Exercise aim -> An exact transcription of all the records, free of pictures, is the expected answer.

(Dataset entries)
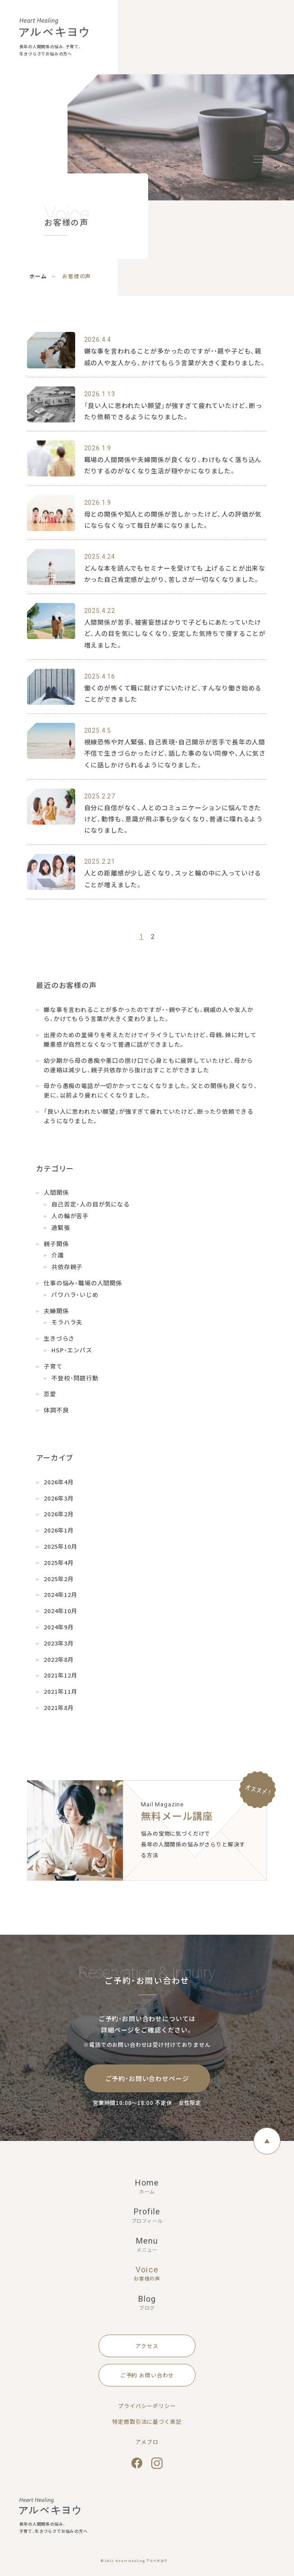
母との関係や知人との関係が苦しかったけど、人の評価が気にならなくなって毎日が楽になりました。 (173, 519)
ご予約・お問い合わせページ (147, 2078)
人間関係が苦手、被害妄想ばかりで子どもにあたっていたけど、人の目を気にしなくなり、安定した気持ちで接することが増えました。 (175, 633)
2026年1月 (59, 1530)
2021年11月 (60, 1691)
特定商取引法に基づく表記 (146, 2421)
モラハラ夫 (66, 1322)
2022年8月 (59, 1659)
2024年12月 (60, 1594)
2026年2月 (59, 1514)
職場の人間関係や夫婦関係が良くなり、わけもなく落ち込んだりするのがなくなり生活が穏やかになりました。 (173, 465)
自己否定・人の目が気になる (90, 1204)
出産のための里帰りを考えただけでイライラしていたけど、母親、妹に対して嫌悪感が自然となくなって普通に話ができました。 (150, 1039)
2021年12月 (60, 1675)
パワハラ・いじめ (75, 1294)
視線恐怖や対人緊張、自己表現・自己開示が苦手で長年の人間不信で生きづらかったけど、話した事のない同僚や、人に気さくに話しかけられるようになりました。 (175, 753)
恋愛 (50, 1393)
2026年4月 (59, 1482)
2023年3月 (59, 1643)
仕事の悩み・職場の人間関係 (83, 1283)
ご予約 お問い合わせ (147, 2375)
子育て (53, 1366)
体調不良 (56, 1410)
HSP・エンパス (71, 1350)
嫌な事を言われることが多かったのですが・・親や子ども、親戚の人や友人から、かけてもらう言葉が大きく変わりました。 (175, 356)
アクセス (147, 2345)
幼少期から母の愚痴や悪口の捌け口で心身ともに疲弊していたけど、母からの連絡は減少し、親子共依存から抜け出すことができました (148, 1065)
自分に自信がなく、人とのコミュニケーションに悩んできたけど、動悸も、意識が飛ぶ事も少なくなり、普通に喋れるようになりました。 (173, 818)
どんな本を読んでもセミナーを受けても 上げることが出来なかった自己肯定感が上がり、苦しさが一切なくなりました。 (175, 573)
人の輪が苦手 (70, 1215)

Answer section ->
母との関係や知人との関係が苦しかったけど、人の評価が気にならなくなって毎日が楽になりました。 (173, 519)
ご予約・お問い合わせページ (147, 2078)
人間関係が苦手、被害妄想ばかりで子どもにあたっていたけど、人の目を気にしなくなり、安定した気持ちで接することが増えました。 (175, 633)
2026年1月 (59, 1530)
2021年11月 (60, 1691)
特定商取引法に基づく表記 (146, 2421)
モラハラ夫 (66, 1322)
2022年8月 (59, 1659)
2024年12月 (60, 1594)
2026年2月 (59, 1514)
職場の人間関係や夫婦関係が良くなり、わけもなく落ち込んだりするのがなくなり生活が穏やかになりました。 (173, 465)
自己否定・人の目が気になる (90, 1204)
出産のための里帰りを考えただけでイライラしていたけど、母親、妹に対して嫌悪感が自然となくなって普通に話ができました。 (150, 1039)
2021年12月 (60, 1675)
パワハラ・いじめ (75, 1294)
視線恐怖や対人緊張、自己表現・自己開示が苦手で長年の人間不信で生きづらかったけど、話した事のない同僚や、人に気さくに話しかけられるようになりました。 (175, 753)
恋愛 (50, 1393)
2026年4月 (59, 1482)
2023年3月 (59, 1643)
仕事の悩み・職場の人間関係 (83, 1283)
ご予約 お問い合わせ (147, 2375)
子育て (53, 1366)
体調不良 (56, 1410)
HSP・エンパス (71, 1350)
嫌な事を言われることが多かったのですが・・親や子ども、親戚の人や友人から、かけてもらう言葉が大きく変わりました。 (175, 356)
アクセス (147, 2345)
幼少期から母の愚痴や悪口の捌け口で心身ともに疲弊していたけど、母からの連絡は減少し、親子共依存から抜け出すことができました (148, 1065)
自分に自信がなく、人とのコミュニケーションに悩んできたけど、動悸も、意識が飛ぶ事も少なくなり、普通に喋れるようになりました。 (173, 818)
どんな本を読んでもセミナーを受けても 上げることが出来なかった自己肯定感が上がり、苦しさが一切なくなりました。 (175, 573)
人の輪が苦手 (70, 1215)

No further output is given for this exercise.